Если же говорить о более поздних композиторах, то тут известны импровизации Кароля Шимановского. Насколько удалось установить автору этих строк, импровизации Шимановского казались более строгими с точки зрения формальной, нежели его записанные на бумаге произведения. Бесспорно, некоторая закономерность повторения темы придает импровизации форму, в которой импровизатор легче может удерживать себя, не скатываясь к тому, что называется импровизацией у любителей, то есть к хаотическому нагромождению пассажей, перемежаемому ученическими модуляциями. В импровизации Шимановского, например в форме песни, поражало очень четкое повторение первой части после центрального фрагмента Его импровизации были гораздо проще его сочинений.
Как это было у Шопена? Об этом мы даже не знаем. Те, кто в своих воспоминаниях рассказывает нам об импровизациях Шопена, помимо своих «ахов» и «охов», не сообщают никаких точных сведений. А сам Шопен, как мы видели, просто говорит; «Я импровизировал». И точка.
VI
Не без волнения приступает автор к этой главе. Она будет посвящена последнему году пребывания Шопена в Польше — от возвращения из Вены до его отъезда. Отъезда навсегда.
Нужна изрядная храбрость, чтобы приняться за описание этого периода жизни молодого художника, периода, который напоминает законченную, вполне самостоятельную главу прекраснейшего, романтичного, полного любви и треволнений романа. Шопену исполняется двадцать лет, он любит, изливает душу, наконец сочиняет свои юношеские шедевры. И все это в то время, когда над родиной сгущаются тучи, когда из подпольных глубин доносятся грозные гулкие раскаты, когда распространяются великие патриотические и социальные идеи, которым в недалеком будущем суждено было разбудить столицу Польши. Ни одно перо — даже перо величайшего писателя — не в состоянии свести в единое целое все эти мотивы, не сумеет так их сплести, чтобы они воссоздали хотя бы бледную картину этого великого года в биографии Шопена. Это было накопление исполинских чувств, которые потом долгое время служили пищей для его гениального творчества.
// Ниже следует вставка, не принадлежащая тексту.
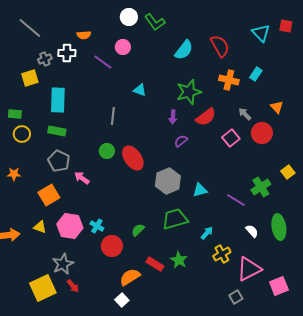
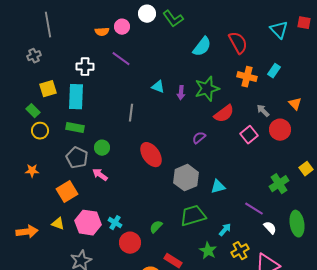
gray line: (30, 28) -> (48, 25), turned 40
pink circle: (123, 47) -> (122, 27), moved
white cross: (67, 53) -> (85, 67), moved
gray cross: (45, 59) -> (34, 56), moved
yellow square: (30, 78) -> (48, 89), moved
green rectangle: (15, 114) -> (33, 111), turned 40
purple arrow: (173, 117) -> (181, 93), moved
green circle: (107, 151) -> (102, 148), moved
purple line: (236, 200) -> (254, 209), moved
green star: (179, 260) -> (208, 251), moved

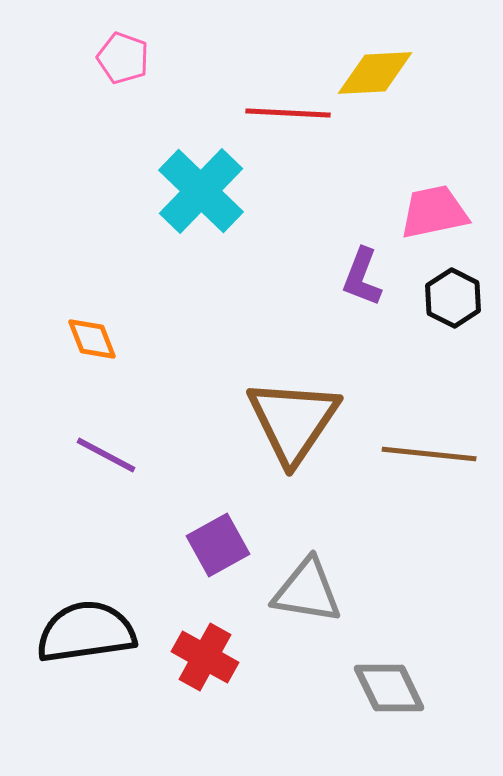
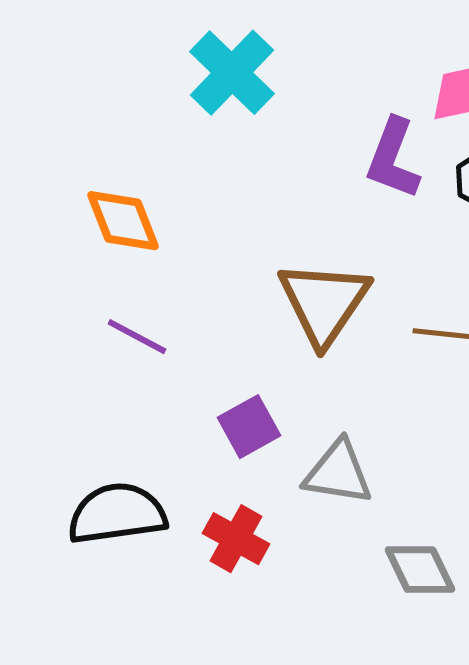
purple L-shape: (362, 277) -> (393, 159), size x1.4
orange diamond: (92, 339) -> (123, 221), size x1.5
В этом необыкновенном году—1829/30 — Шопен, думается, играл в Варшаве особую роль. Несомненная вспышка гениальности должна была передаться всему городу, ведь Шопен бывал повсюду: «в обществе», в кафе, на улице. Всех покоряла его молодость, веселый нрав, жизнерадостность и поистине моцартовская щедрость, с которой он, словно бы из рукава, сыпал произведение за произведением. Сочинение какого-нибудь вальса или мазурки не отнимало у него много времени. «Нынче утром» он писал вальс, тотчас же отсылал его своему любимому Титусу — и начиналось. Визиты, флирты, фортепьянные, репетиции, немножечко сплетен — ну как же без этого, ведь это же Варшава!
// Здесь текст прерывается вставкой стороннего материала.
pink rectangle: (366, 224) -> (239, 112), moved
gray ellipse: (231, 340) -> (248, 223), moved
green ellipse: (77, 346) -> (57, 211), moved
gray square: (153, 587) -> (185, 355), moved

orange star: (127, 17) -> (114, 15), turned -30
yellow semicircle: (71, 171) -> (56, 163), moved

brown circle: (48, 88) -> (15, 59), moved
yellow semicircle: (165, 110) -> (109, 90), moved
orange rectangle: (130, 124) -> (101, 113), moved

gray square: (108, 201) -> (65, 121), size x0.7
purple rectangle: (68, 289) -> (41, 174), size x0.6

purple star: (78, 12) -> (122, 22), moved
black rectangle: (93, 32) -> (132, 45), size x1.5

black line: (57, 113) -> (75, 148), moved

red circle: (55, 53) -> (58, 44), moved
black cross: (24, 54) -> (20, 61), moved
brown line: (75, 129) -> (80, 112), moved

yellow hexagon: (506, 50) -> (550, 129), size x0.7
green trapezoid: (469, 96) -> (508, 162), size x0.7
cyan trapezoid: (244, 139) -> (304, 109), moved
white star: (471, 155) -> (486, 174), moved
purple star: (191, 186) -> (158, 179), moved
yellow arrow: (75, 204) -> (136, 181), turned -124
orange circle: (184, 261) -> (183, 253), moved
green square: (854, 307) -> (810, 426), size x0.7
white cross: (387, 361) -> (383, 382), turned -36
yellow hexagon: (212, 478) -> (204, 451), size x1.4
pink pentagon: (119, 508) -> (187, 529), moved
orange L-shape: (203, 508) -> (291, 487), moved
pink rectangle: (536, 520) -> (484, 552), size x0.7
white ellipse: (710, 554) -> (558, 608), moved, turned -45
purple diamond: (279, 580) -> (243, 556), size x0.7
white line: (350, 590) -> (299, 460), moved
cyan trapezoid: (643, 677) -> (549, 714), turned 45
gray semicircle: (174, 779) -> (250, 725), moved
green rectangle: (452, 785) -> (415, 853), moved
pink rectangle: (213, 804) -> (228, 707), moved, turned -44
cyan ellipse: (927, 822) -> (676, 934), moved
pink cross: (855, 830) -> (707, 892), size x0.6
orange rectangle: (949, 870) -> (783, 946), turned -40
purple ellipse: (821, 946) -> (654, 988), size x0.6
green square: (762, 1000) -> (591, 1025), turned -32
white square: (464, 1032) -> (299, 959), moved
«…половина 12-го, а я сижу не одет и пишу, тогда как меня дожидается юная Мориоль, потом обед у Челинского, а еще я у Магнушевского быть обещался…»
Видно, особенно любят его музыканты, а сам он способен прекратить такие обычные в артистических кругах ссоры. На репетиции его концерта «будут и Курпинский, и Солива, и весь высший музыкальный свет, но этим панам, исключивши Эльснера, я не очень то верю. Любопытно мне, как будет смотреть итальянец [Солива] на капельмейстера [Курпинского], Чапек на Кеслера, Филип на Добжинского[66]. Мосдорф на Качинского, Ледук на Солтыка и Павловский на нас всех. Не было случая, чтобы когда-нибудь всех этих панов вместе можно было увидеть. У меня это удастся сделать, и я это подаю как диковину».
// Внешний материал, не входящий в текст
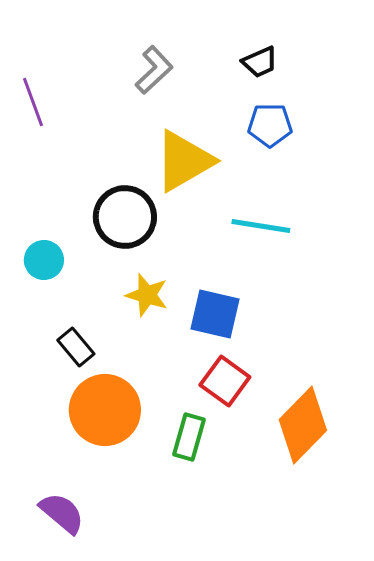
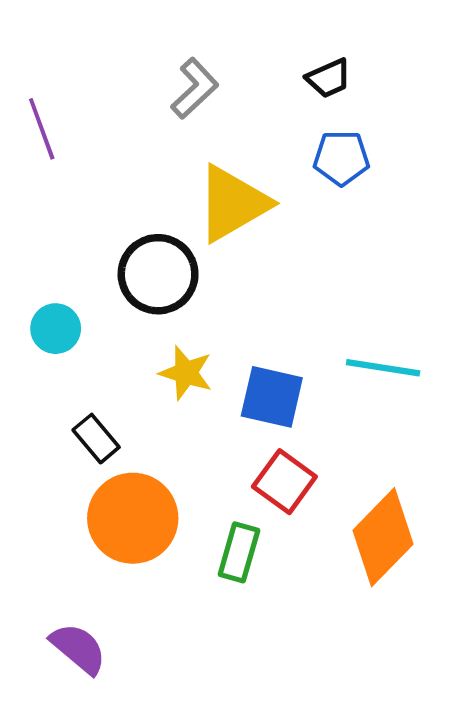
cyan line: (261, 226) -> (383, 368), moved

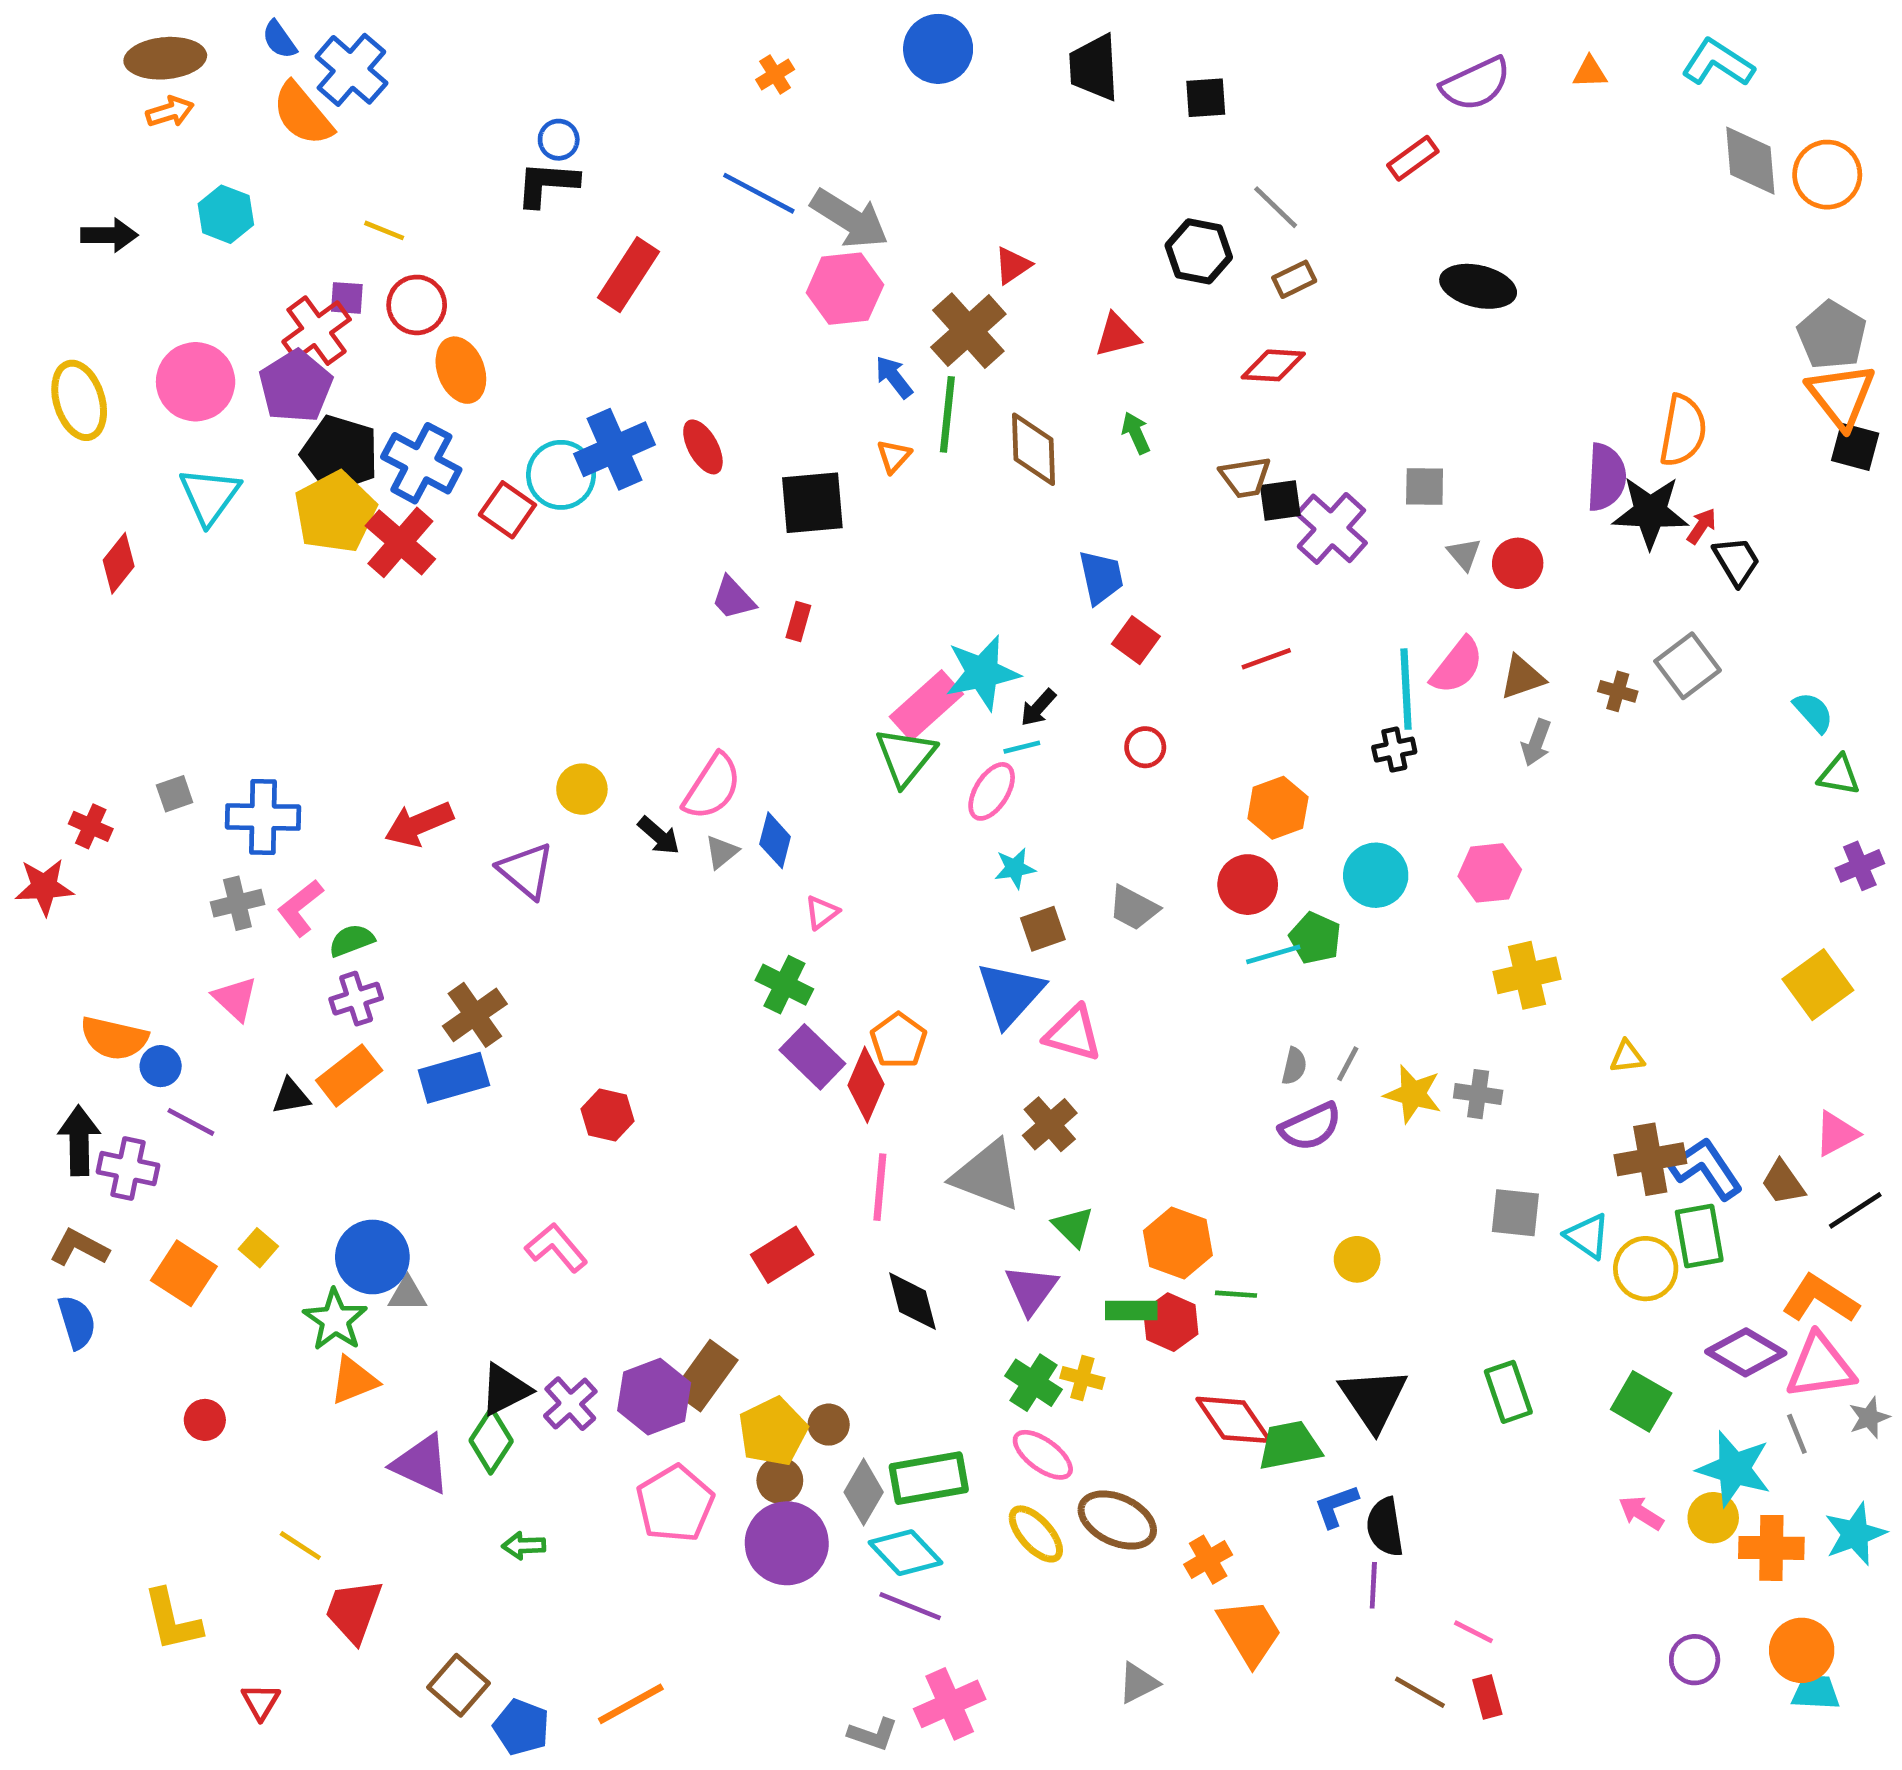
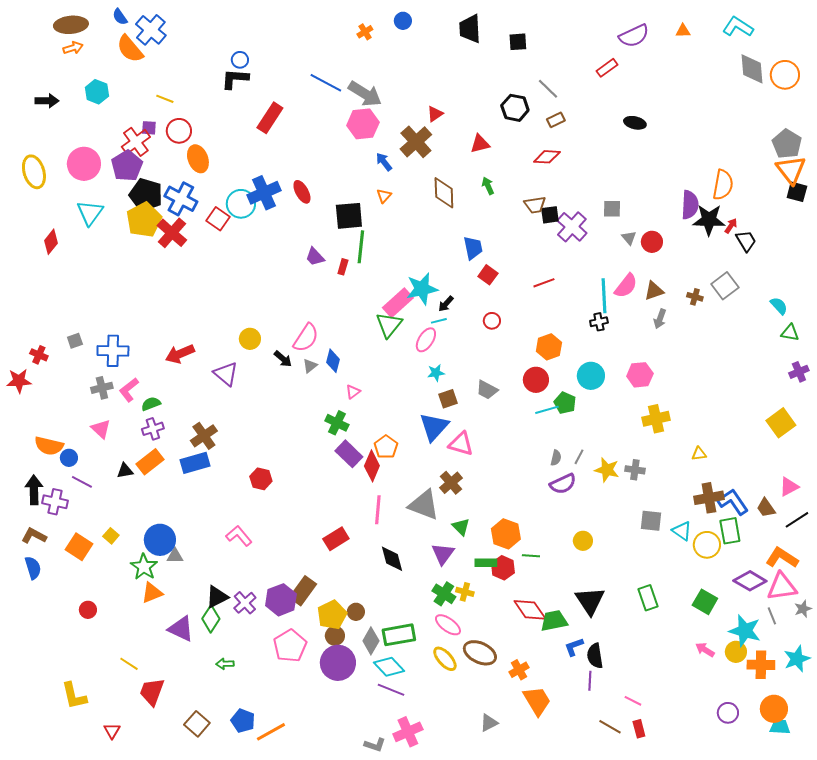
blue circle: (938, 49) -> (403, 21), size x0.6
orange cross: (775, 74) -> (365, 32), moved
black ellipse: (1478, 286) -> (635, 123), size x0.7
green line: (947, 414) -> (361, 247), moved
blue pentagon: (521, 1727) -> (243, 721), moved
Осенью 1829 года Шопен впервые вспоминает о своем «идеале». «Ведь у меня, может и к несчастью, есть свой идеал, которому я верно, не сказав с ним ни слова, служу уже пол года, который мне снится, в память о котором сочинено адажио из моего концерта, который сегодня утром вдохновил меня на этот вальсик, что я тебе посылаю. Обрати внимание на одно место, помеченное X…» «С фортепьяно говорю я о том, о чем бы не раз с тобою поговорил…» Это была дурманящая смесь любви, дружбы, творческих порывов, внезапно открывающихся перспектив величия, напор чувств, ищущих какого-нибудь выхода и находящих его в юношеской, экзальтированной любви.